"A-apa Dar?" Riki tercengang.
Dara menatap mata Riki lurus. "Aku mau kita putus, kita temenan aja ya." Dara dengan tanpa dosa malah ngajak temenan Riki.
Riki melotot lebar, raut wajahnya terlihat sangat seram karena pertama kali ia melihat Riki seperti ini. "Putus? Segampang itu Dar lo mutusin gue? Apa alasannya?!" Tuntut Riki tak terima.
Dara meneguk ludah susah payah. "Maaf banget Rik, jujur ... gue gak pernah suka sama lo." Dara menunduk takut.
Riki hampir terhuyung jatuh, pemuda tampan itu terlihat luar biasa syok. "J-jadi hubungan kita selama ini cuma .. main-main?" Riki terkekeh miris.
Dara membuang muka, benar-benar tak tega melihat wajah Riki sekarang, ia sadar kalau sudah sangat jahat pada Riki, tapi Dara justru akan lebih jahat kalau terus-terusan membohongi Riki perihal perasaannya sendiri.
Kalau tau akan begini pasti Dara tidak akan bermain perasaan dengan Riki. Dara sangat menyesal.
"D-dar ... kita bicarakan baik-baik ya, gak perlu putus, ok?" Riki memegang erat telapak tangan Dara, menatapnya penuh permohonan. Kedua mata lelaki itu terlihat berkaca-kaca.
Dara menggigit lidahnya kelu. "Jangan begini Rik, lo pantes dapetin perempuan lain yang lebih baik daripada gue."
"Gak bisa Dar! Gue cuma cinta lo!!" Suara Riki naik satu oktaf. "Cuma lo ... cuma lo yang gue suka, jadi pliss jangan begini." Lirihnya bergetar.
Fina yang masih mengumpat dari posisinya ikut menangis karena melihat betapa besarnya rasa suka Riki kepada Dara. Padahal Dara telah menyakitinya, kenapa Tuhan tidak memberikan kesempatan untuknya berada di posisi Dara.
"Rik ... ada orang lain yang gue suka." Jujur Dara seperti pukulan telak untuk Riki, Riki merasakan nyeri yang teramat di dadanya.
"Lo ..... selingkuh Dar?"
Dara terdiam, benar-benar tak tau harus menjawab apa. Mau mengelakpun tak mungkin karena memang nyatanya ia yang bermain api. Dara bersumpah ini pertama dan terakhir kali untuk nya melakukan hal sehina ini.
"Oh ternyata begitu Dar." Riki terkekeh serak, menahan emosi yang hampir ke ubun-ubun. "Gue gak nyangka lo bakal giniin gue Dar."
Dara memilin-milin ujung kaosnya, perasaan bersalah yang teramat dalam entah kenapa membuatnya sangat ketakutan, Dara berjongkok, memukul dadanya karena detak jantungnya tiba-tiba berdegup menggila.

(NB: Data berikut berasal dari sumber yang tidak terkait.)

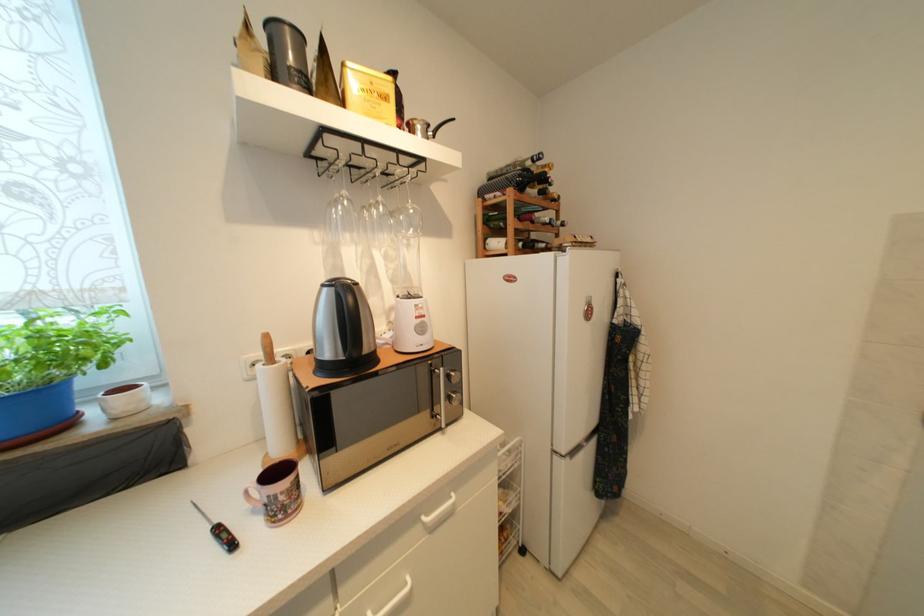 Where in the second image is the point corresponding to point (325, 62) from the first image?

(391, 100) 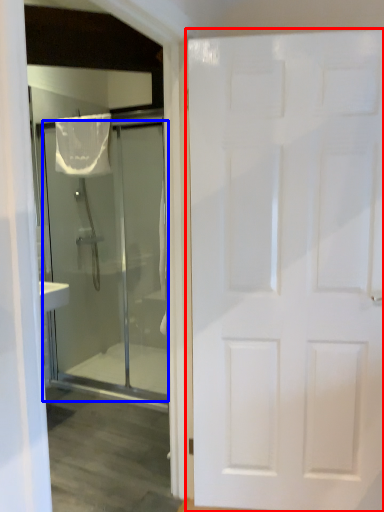 Question: Which point is closer to the camera, door (highlighted by a red box) or door (highlighted by a blue box)?

Choices:
 (A) door
 (B) door

Answer: (A) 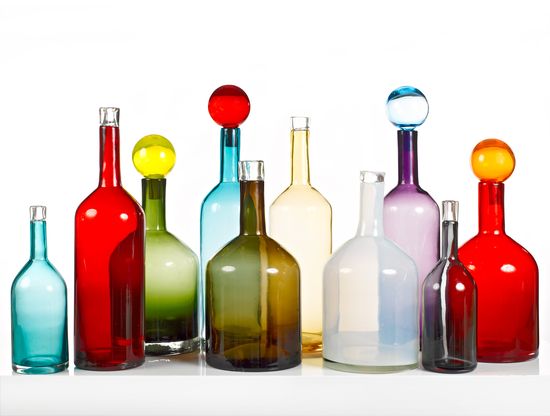 Find the location of a particular element. colored bottles is located at coordinates (30, 305), (92, 226), (168, 273), (211, 208), (235, 286), (284, 213), (375, 292), (409, 208), (446, 305), (509, 270). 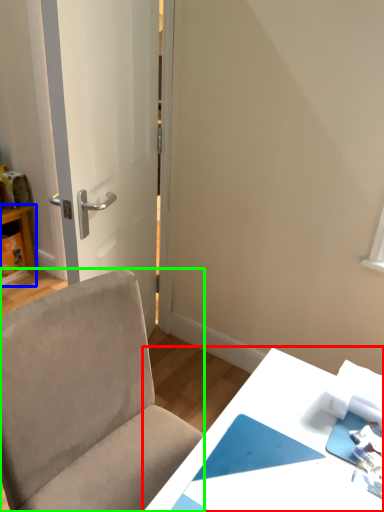 Question: Which object is the closest to the table (highlighted by a red box)? Choose among these: table (highlighted by a blue box) or chair (highlighted by a green box).

Choices:
 (A) table
 (B) chair

Answer: (B) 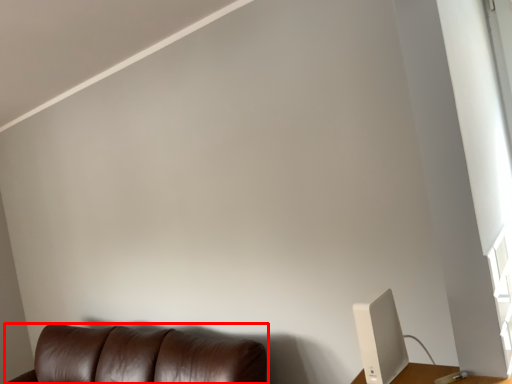 Question: From the image's perspective, what is the correct spatial positioning of furniture (annotated by the red box) in reference to computer monitor?

Choices:
 (A) above
 (B) below

Answer: (B) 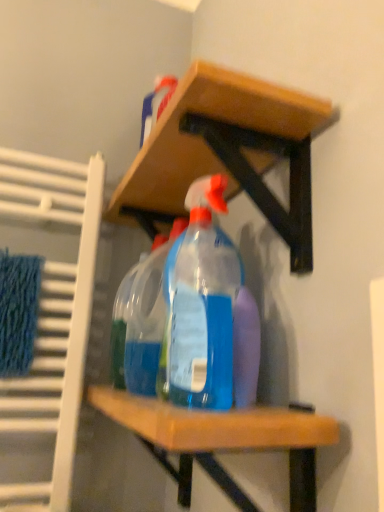 Question: From the image's perspective, would you say blue knitted bath towel at left is positioned over transparent plastic spray bottle at center, which appears as the second bottle when viewed from the back?

Choices:
 (A) no
 (B) yes

Answer: (A)

Question: Can you confirm if blue knitted bath towel at left is bigger than transparent plastic spray bottle at center, marked as the first bottle in a front-to-back arrangement?

Choices:
 (A) yes
 (B) no

Answer: (B)

Question: Is blue knitted bath towel at left touching transparent plastic spray bottle at center, marked as the first bottle in a front-to-back arrangement?

Choices:
 (A) no
 (B) yes

Answer: (A)

Question: From a real-world perspective, does blue knitted bath towel at left sit lower than transparent plastic spray bottle at center, which appears as the second bottle when viewed from the back?

Choices:
 (A) yes
 (B) no

Answer: (A)

Question: From a real-world perspective, does blue knitted bath towel at left stand above transparent plastic spray bottle at center, marked as the first bottle in a front-to-back arrangement?

Choices:
 (A) no
 (B) yes

Answer: (A)

Question: Does blue knitted bath towel at left contain transparent plastic spray bottle at center, which appears as the second bottle when viewed from the back?

Choices:
 (A) no
 (B) yes

Answer: (A)

Question: Considering the relative sizes of transparent plastic spray bottle at center, which ranks as the 1th bottle in back-to-front order, and transparent plastic spray bottle at center, marked as the first bottle in a front-to-back arrangement, in the image provided, is transparent plastic spray bottle at center, which ranks as the 1th bottle in back-to-front order, wider than transparent plastic spray bottle at center, marked as the first bottle in a front-to-back arrangement,?

Choices:
 (A) no
 (B) yes

Answer: (B)

Question: From the image's perspective, is transparent plastic spray bottle at center, the 2th bottle when ordered from front to back, under transparent plastic spray bottle at center, marked as the first bottle in a front-to-back arrangement?

Choices:
 (A) yes
 (B) no

Answer: (A)

Question: Can you confirm if transparent plastic spray bottle at center, which ranks as the 1th bottle in back-to-front order, is shorter than transparent plastic spray bottle at center, which appears as the second bottle when viewed from the back?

"Padahal gue kira lo itu cewek yang sempurna, ternyata lo lebih b******k ketimbang cewek lain Dar!" Riki sudah kepalang emosi, ucapannya terlontar begitu saja. "Gue doain lo nanti bakal ngerasain apa yang gue rasain sekarang Dar, biar lo tau gimana rasa sakitnya." Riki mengakhiri ucapannya, menunduk dengan senyuman miring melihat Dara yang wajahnya terlihat makin pucat.
"R-rik ... " Dara berusaha menggapai tangan lelaki itu, tapi Riki langsung menepisnya. "Tolong maafin gue, gue akan berlutut kalo lo mau." Dara yang sedang berjongkok sambil menekan dadanya dengan kesusahan berlutut, bukan harga diri lagi yang kini ia pikirkan karena Dara merasa sangat berdosa.
"Gue gak perduli lo mau berlutut atau mati sekalipun Dar!" Itu adalah ucapan terakhir Riki sebelum pergi meninggalkan Dara dengan kekecewaan yang teramat.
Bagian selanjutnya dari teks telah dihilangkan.